RePress: fight online censorship with a WP Plug-In

January 30th, 2012 No comments

I just installed RePress: This plug-in enables you to magically uncensor any website on the internet from your own WordPress installation. Why and How.

Celebrate MLK day with RX2008 mix

January 16th, 2012 No comments

An individual has not started living until he can rise above the narrow confines of his individualistic concerns to the broader concerns of all humanity.
Martin Luther King, Jr.

International teahouse office

December 13th, 2011 No comments

Pretty amazing: I am putting out fires with a customer in Colombia, with the help of an engineer in Japan, coordinated with the headquarters in Spain… while sipping on a coconut white bubble tea at Argo Union Square.

Preparing private copies for moving to NY

November 21st, 2011 No comments

In Spain we have a legal right called “private copy” by which anyone can make a copy (for non-commercial use) of their copyrighted content (movies, music, books, etc). To offset the supposed loss (many studies prove this “loss” to be a fallacy) we Spaniards pay the so-called “Digital canon”, a tax levied on blank media (CDs, HardDisks, printers, photocopiers, etc, etc) and managed by private monopolistic institutions called “collecting societies”, some run by supposed alcohol-consuming, whore-user, money-embezzler, tax-evading criminals (or so goes the accusations brought to a number of them by the Attorney General).

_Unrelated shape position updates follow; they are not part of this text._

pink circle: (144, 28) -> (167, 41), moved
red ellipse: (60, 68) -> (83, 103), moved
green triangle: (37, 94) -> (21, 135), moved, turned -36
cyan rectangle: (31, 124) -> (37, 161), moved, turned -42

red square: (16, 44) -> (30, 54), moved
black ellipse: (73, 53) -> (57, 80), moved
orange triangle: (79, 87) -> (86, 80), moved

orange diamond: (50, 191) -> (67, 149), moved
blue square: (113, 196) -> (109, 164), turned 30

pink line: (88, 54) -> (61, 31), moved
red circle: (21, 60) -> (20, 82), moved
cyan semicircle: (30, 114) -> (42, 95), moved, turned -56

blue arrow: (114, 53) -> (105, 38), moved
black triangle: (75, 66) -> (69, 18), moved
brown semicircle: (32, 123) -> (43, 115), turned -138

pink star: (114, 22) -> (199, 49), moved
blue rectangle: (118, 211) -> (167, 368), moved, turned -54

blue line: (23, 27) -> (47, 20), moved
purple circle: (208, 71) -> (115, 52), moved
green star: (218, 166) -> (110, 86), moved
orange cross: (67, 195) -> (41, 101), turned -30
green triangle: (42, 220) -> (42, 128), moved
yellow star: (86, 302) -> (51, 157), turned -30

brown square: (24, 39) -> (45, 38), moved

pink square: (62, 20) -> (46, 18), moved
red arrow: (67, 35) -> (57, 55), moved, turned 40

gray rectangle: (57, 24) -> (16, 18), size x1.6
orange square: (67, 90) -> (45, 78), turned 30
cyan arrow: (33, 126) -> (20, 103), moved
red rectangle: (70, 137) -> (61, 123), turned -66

So, after packing 16 boxes full of indispensable books for the mover to take (already en-route to the USA), I decided packing also the hundreds of CDs and DVDs I own was going to be too much, so why not make a digital copy of them in an external HardDisk and take that with me? Sounds good, and it is legal, and I paid for my right to… wait a minute: in the US border the laws change, and I could be indicted for possessing the very same thing I do have a right to possess in my home country.

Solution? Leave the HardDisk back at home, connected to the net, and establish a tunneled VPN, thus streaming my content, sitting in Spain, to my home or office in NY.

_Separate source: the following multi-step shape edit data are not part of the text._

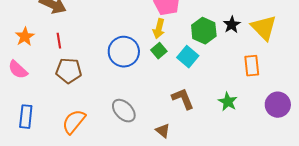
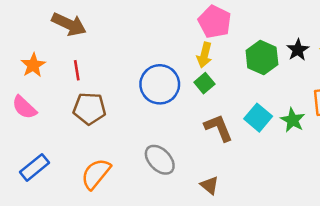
cyan square: (188, 57) -> (258, 118), moved
brown L-shape: (183, 99) -> (219, 128), moved
green star: (228, 102) -> (293, 120), moved
blue rectangle: (26, 117) -> (34, 167), turned 45

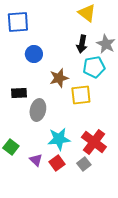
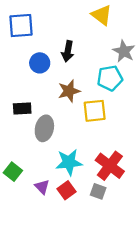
black arrow: (82, 44) -> (68, 51), moved
gray square: (84, 164) -> (98, 191), turned -32

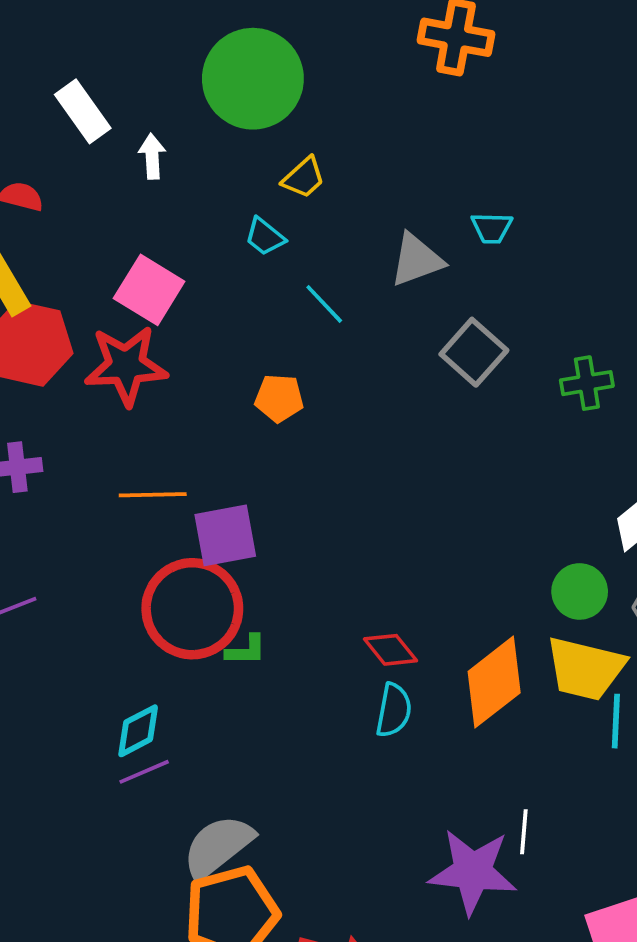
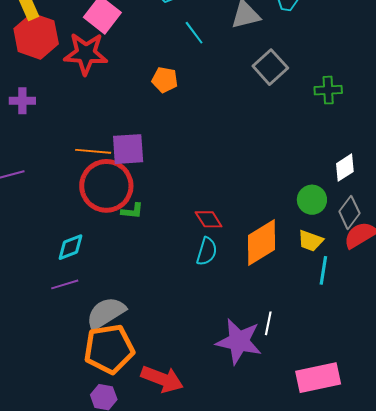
orange line: (153, 495) -> (93, 151), moved
yellow trapezoid: (585, 669) -> (310, 241), size x0.6
purple line: (144, 772) -> (65, 284), moved

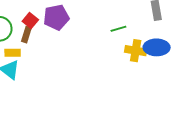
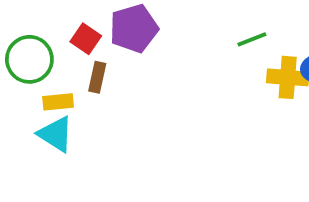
brown rectangle: (26, 35) -> (97, 77), moved

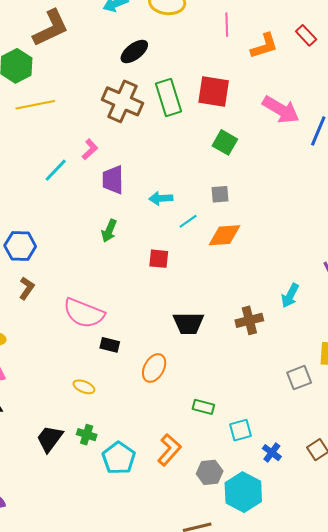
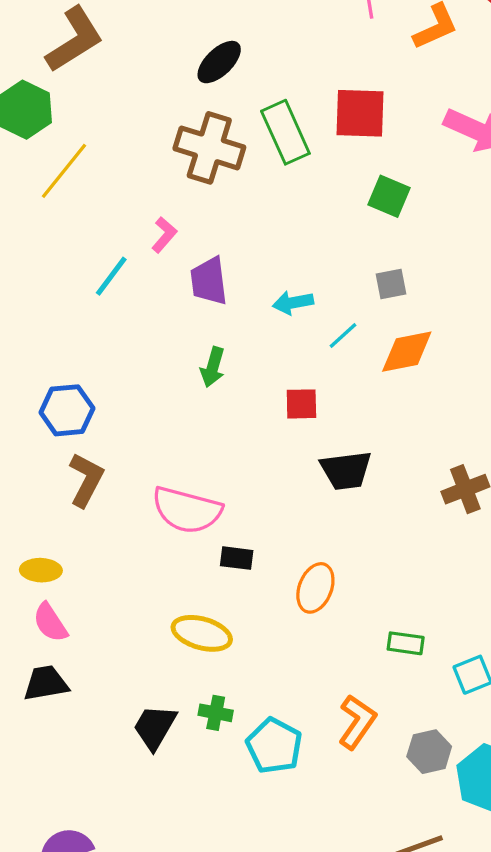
yellow line: (35, 105) -> (64, 171), turned -33
brown L-shape: (27, 288) -> (86, 480), size x1.4
black trapezoid: (188, 323) -> (346, 470), moved
yellow ellipse: (84, 387) -> (202, 633), size x1.6

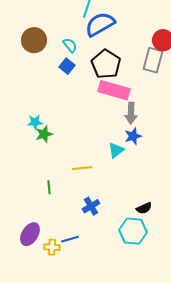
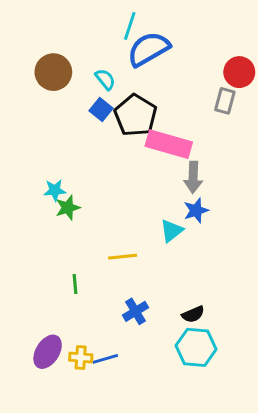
gray rectangle: (153, 60) -> (225, 101), size x0.7
black pentagon: (106, 64) -> (136, 115), moved
black semicircle: (144, 208) -> (193, 314), moved
yellow cross: (52, 247) -> (81, 357), moved

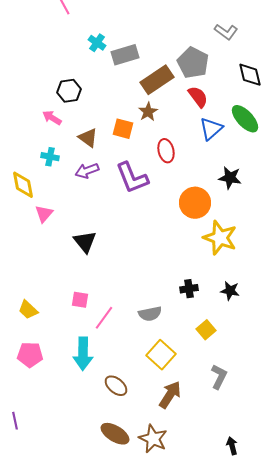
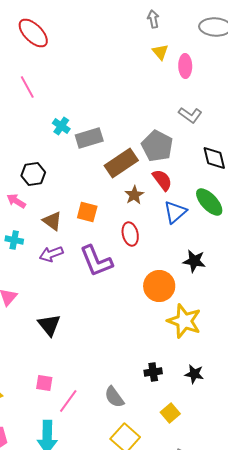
brown star: (148, 112) -> (134, 195), moved
gray semicircle: (150, 314) -> (114, 397), turned 65

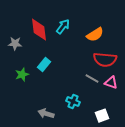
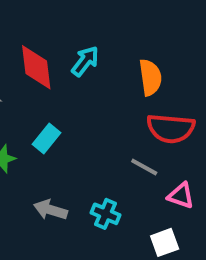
orange semicircle: (95, 35) -> (150, 77), turned -66
pink triangle: (111, 83) -> (181, 196), moved
gray arrow: (46, 114) -> (51, 210), moved

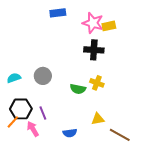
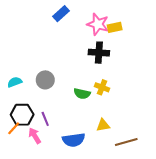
blue rectangle: (58, 13) -> (61, 14), turned -35
blue semicircle: (70, 133) -> (74, 140), size x1.5
brown line: (120, 135) -> (126, 142), turned -45

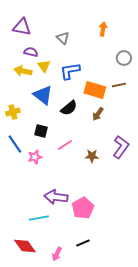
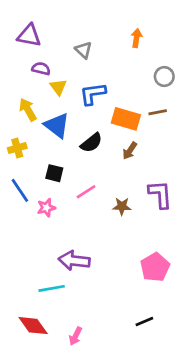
yellow arrow: (23, 71) -> (28, 110), moved, turned 48
purple L-shape: (121, 147) -> (160, 194), turned -40
pink pentagon: (83, 208) -> (155, 267), moved
black line: (83, 243) -> (144, 322), moved

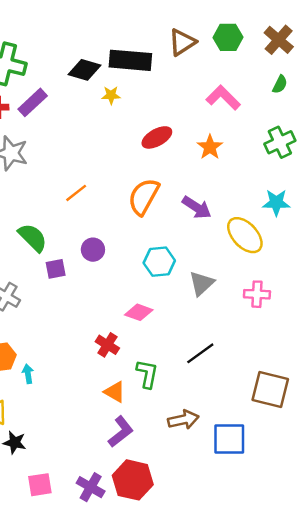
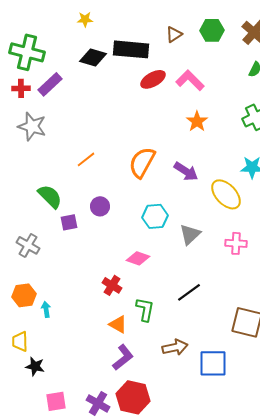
brown triangle: (182, 42) -> (174, 34), size x0.7
yellow star: (111, 95) -> (85, 19), moved
pink L-shape: (223, 98) -> (190, 80), moved
red ellipse: (157, 137) -> (153, 79), moved

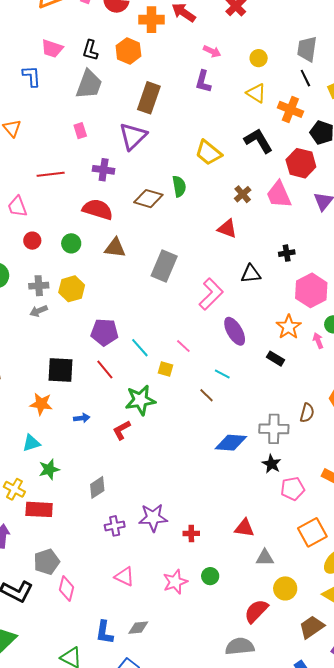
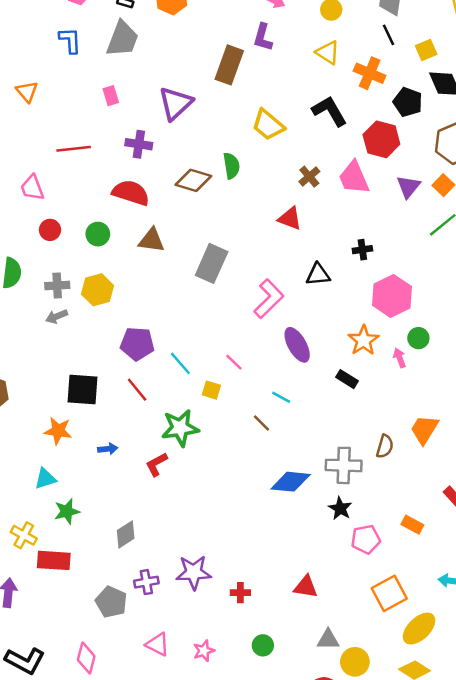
blue L-shape: (32, 76) -> (70, 40), moved
brown rectangle: (149, 98) -> (229, 65), moved
gray triangle: (265, 558) -> (328, 640), moved
gray pentagon: (47, 562) -> (111, 602), moved, turned -30
pink star: (175, 582) -> (204, 651), moved, size x0.7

Technology to the rescue! Technology will lead us to the future, away from the retards that can’t see beyond their FUD (and pocket).

There are charitable dinners and then charitable dinners

November 13th, 2011 No comments

I hate charitable dinners where most (or almost all) of the money goes to caviar, tuxedos, valet parking and other hoopla.

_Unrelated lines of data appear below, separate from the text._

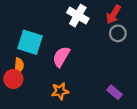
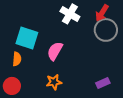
gray circle: (118, 33) -> (106, 30), size x1.5
red circle: (13, 79) -> (12, 86), moved
purple rectangle: (115, 92) -> (103, 83), turned -64

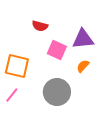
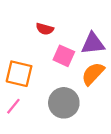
orange semicircle: (83, 66) -> (93, 74), size x1.6

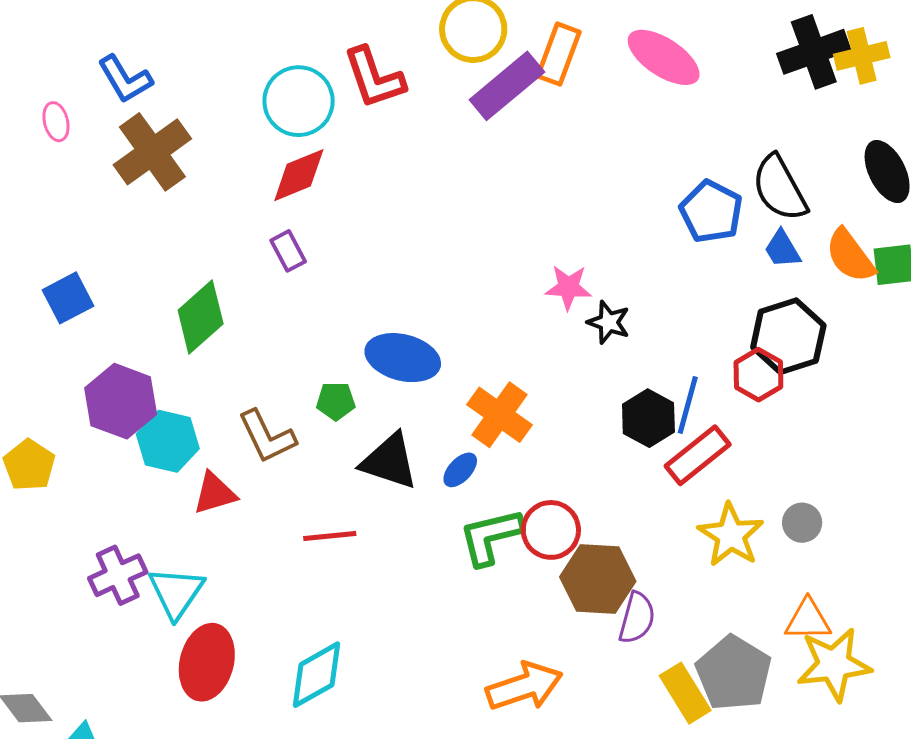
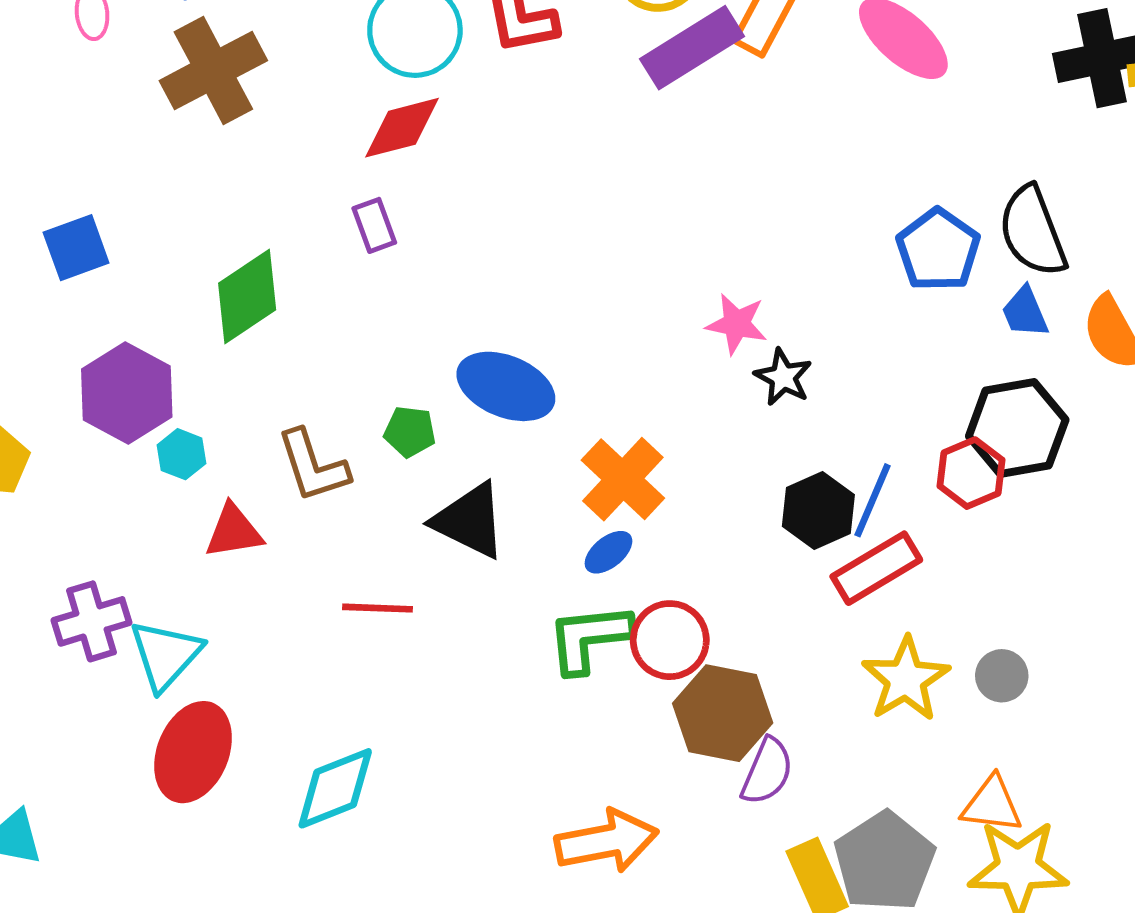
cyan hexagon: (168, 441) -> (182, 454), size x0.6
blue ellipse: (460, 470) -> (608, 552), moved

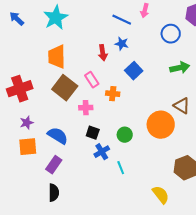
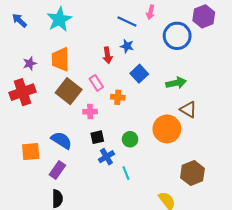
blue circle: (171, 34) -> (177, 36), size x1.4
green arrow: (180, 68) -> (176, 83), moved
purple star: (27, 123) -> (30, 63), moved
black square: (93, 133) -> (97, 137), turned -32

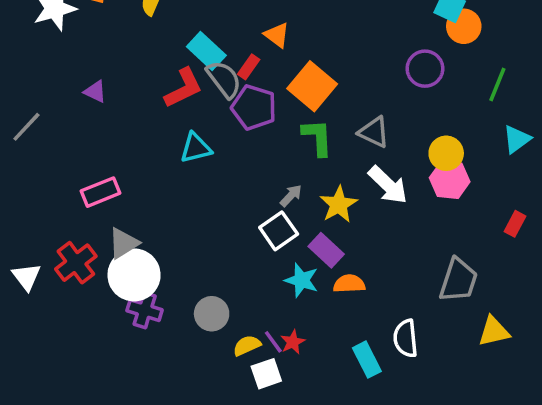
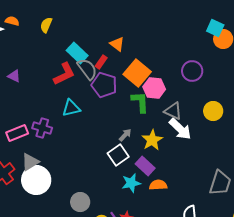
purple circle: (425, 69) -> (192, 71), moved
gray triangle: (374, 132) -> (173, 111), moved
pink hexagon: (450, 180) -> (154, 88), moved
cyan star: (302, 280) -> (131, 183), turned -30
purple cross: (145, 310) -> (42, 128), moved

Fortunately there are other charitable dinners, where you won’t see any PP mothers, like yesterday’s organized by Didi, where people sit on the floor, eat off plastic plates, and enjoy Didi’s deliciously vegan cooking and sincere love, so just about all money collected goes to Calcutta’s orphans.

Namaskar, Didi.

What a movement!

November 13th, 2011 No comments

First things first: thanks to whomever thought I would be interested in joining MCA through RiseUp, BUT…

  • Don’t subscribe me to a list without my consent
  • Don’t do so without at least letting me know who you are
  • Don’t assume I might be interested in something because it sounds related to my interest
  • Don’t align me with “scientific socialism” when I am a declared anarchist
  • Don’t make me waste my time on a list where the first 20 or so messages are split between arguing troskist, marxist, rose of lenburguist, bujarinist, bakuninist, leninist, hotsiminist, guevarist, maoist, castrist… and people who want to be taken off the list

So, thanks (and I show it by talking about your project here), but show a little respect for other people’s rights, please.